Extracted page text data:
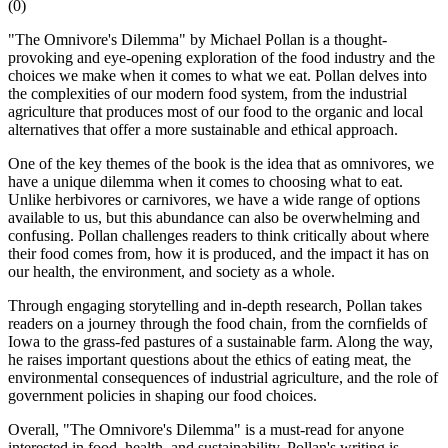
(
0
)
"The Omnivore's Dilemma" by Michael Pollan is a thought-
provoking and eye-opening exploration of the food industry and the
choices we make when it comes to what we eat. Pollan delves into
the complexities of our modern food system, from the industrial
agriculture that produces most of our food to the organic and local
alternatives that offer a more sustainable and ethical approach.
One of the key themes of the book is the idea that as omnivores, we
have a unique dilemma when it comes to choosing what to eat.
Unlike herbivores or carnivores, we have a wide range of options
available to us, but this abundance can also be overwhelming and
confusing. Pollan challenges readers to think critically about where
their food comes from, how it is produced, and the impact it has on
our health, the environment, and society as a whole.
Through engaging storytelling and in-depth research, Pollan takes
readers on a journey through the food chain, from the cornfields of
Iowa to the grass-fed pastures of a sustainable farm. Along the way,
he raises important questions about the ethics of eating meat, the
environmental consequences of industrial agriculture, and the role of
government policies in shaping our food choices.
Overall, "The Omnivore's Dilemma" is a must-read for anyone
interested in food, health, and sustainability. Pollan's writing is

= About this task =
Would you transcribe each of the entries exactly, skipping the pictures?

= Expected output =
(
0
)
"The Omnivore's Dilemma" by Michael Pollan is a thought-
provoking and eye-opening exploration of the food industry and the
choices we make when it comes to what we eat. Pollan delves into
the complexities of our modern food system, from the industrial
agriculture that produces most of our food to the organic and local
alternatives that offer a more sustainable and ethical approach.
One of the key themes of the book is the idea that as omnivores, we
have a unique dilemma when it comes to choosing what to eat.
Unlike herbivores or carnivores, we have a wide range of options
available to us, but this abundance can also be overwhelming and
confusing. Pollan challenges readers to think critically about where
their food comes from, how it is produced, and the impact it has on
our health, the environment, and society as a whole.
Through engaging storytelling and in-depth research, Pollan takes
readers on a journey through the food chain, from the cornfields of
Iowa to the grass-fed pastures of a sustainable farm. Along the way,
he raises important questions about the ethics of eating meat, the
environmental consequences of industrial agriculture, and the role of
government policies in shaping our food choices.
Overall, "The Omnivore's Dilemma" is a must-read for anyone
interested in food, health, and sustainability. Pollan's writing is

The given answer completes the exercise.